As stated twice now, this is done intentionally to ensure that all
drivers are always installed on all systems, in order to ensure that
they are present and avoid support calls and bug reports due to missing
drivers.

Some users out there are more on the ball than others, and are capable
of uninstalling things, and knowing if and when they might need to
reinstall them, and how to go find them.  Other users may not be so
gifted, and if they have the option to uninstall things that they
"think" they do not want or need, for _whatever_ reason, they may do
so, and later find themselves in a bind.  If we allowed individual
drivers to be uninstalled, then we _WOULD_ get bug reports and RHN
customer support requests from people who have uninstalled (or not
installed to begin with) the drivers for their card.  This might
not be the card the OS was originally installed with, but rather some
board that was bought as a replacement.

ie: Install OS on a system with an Intel onboard, but don't install
anything but Intel video to "save space because I don't need it".
4 months later, purchase a Radeon 9200, and install it, then file
a bug report in bugzilla claiming you can't get 3D to work at all.

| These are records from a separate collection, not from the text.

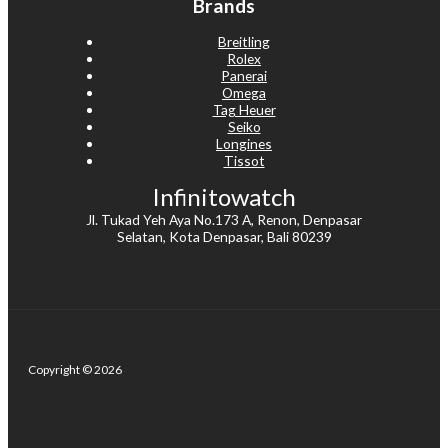
Brands
Breitling
Rolex
Panerai
Omega
Tag Heuer
Seiko
Longines
Tissot
Infinitowatch
Jl. Tukad Yeh Aya No.173 A, Renon, Denpasar
Selatan, Kota Denpasar, Bali 80239
Copyright © 2026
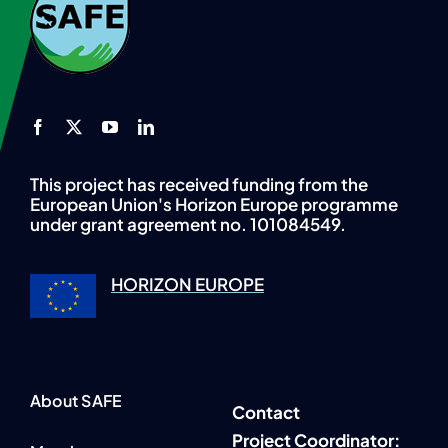
This project has received funding from the
European Union's Horizon Europe programme
under grant agreement no. 101084549.
HORIZON EUROPE
About SAFE
Contact
P
roject Coordinator:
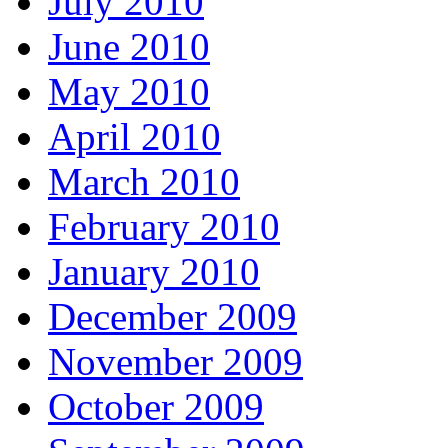
July 2010
June 2010
May 2010
April 2010
March 2010
February 2010
January 2010
December 2009
November 2009
October 2009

This is a "support" problem that I am not willing to endure.  The
OS has always shipped and installed _all_ video drivers forever, and
now more than ever, drive space is cheap.  There is not very much
to be gained by removing drivers that might not be needed, except
for a very small number of free megabytes.  There are a lot of
_problems_ to be gained by permitting people to uninstall individual
drivers on a whim in the land of technical support.

If you really want to remove unneeded drivers, delete them with "rm",
and you'll free up a couple megabytes.  RPM upgrades will still work,
and I can close bug reports with "I just verified the package we
shipped, contained that driver, NOTABUG".  This makes it a very
explicit action, that by removing it, you are entering into the
dark land of "not supported".

I've talked with some upstream Mesa developers since this thread
started, and it seems very unlikely that Mesa will be implementing
the items I mentioned in previous posts any time soon.  The
Mesa modules in a sense are like the kernel - they do not have a
stable module ABI that has compatibility with newer or older Mesa
releases.  This means that the Mesa modules must be used with the
exact specific Mesa release they were shipped with.  That is another
reason why the Mesa modules will remain in one single src.rpm
in Fedora Core.

The bottom line is:  Disk space is cheap.  Saving negligible space
at the expense of technical support nightmares is not a reasonable
solution.

Feel free to disagree, but there are really much more important
matters we should be spending our attention on right now.